## Task details
The output is the lines below from the one with "Integrations Overview" through the one with "2025-03-21 04:10", both included, printed exactly and with no other line.

Items from a dataset
[Start of section]
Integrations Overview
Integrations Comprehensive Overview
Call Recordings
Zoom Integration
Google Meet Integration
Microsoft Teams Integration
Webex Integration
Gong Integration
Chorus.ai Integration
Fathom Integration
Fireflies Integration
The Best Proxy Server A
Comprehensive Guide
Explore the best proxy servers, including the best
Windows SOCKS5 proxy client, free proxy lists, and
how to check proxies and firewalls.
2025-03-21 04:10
[End of section]
[Start of section]
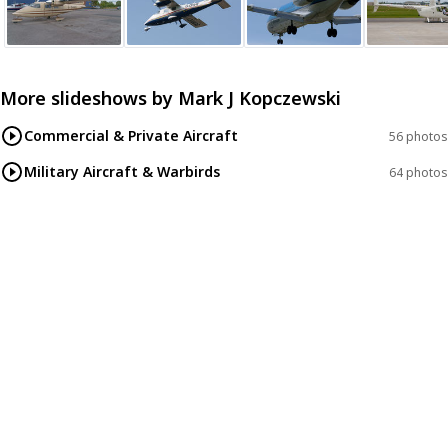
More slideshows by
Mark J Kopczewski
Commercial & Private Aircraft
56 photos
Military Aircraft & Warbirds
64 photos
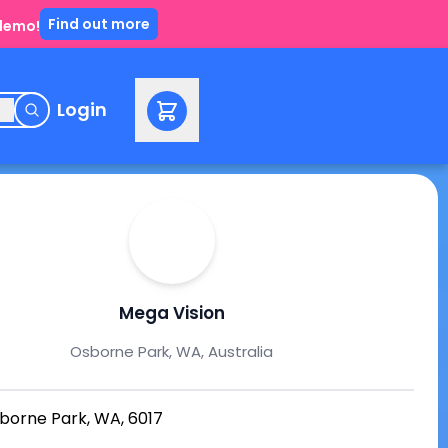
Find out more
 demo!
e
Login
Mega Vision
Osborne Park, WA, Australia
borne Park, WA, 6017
[End of section]
## Solution to this exercise
Integrations Overview
Integrations Comprehensive Overview
Call Recordings
Zoom Integration
Google Meet Integration
Microsoft Teams Integration
Webex Integration
Gong Integration
Chorus.ai Integration
Fathom Integration
Fireflies Integration
The Best Proxy Server A
Comprehensive Guide
Explore the best proxy servers, including the best
Windows SOCKS5 proxy client, free proxy lists, and
how to check proxies and firewalls.
2025-03-21 04:10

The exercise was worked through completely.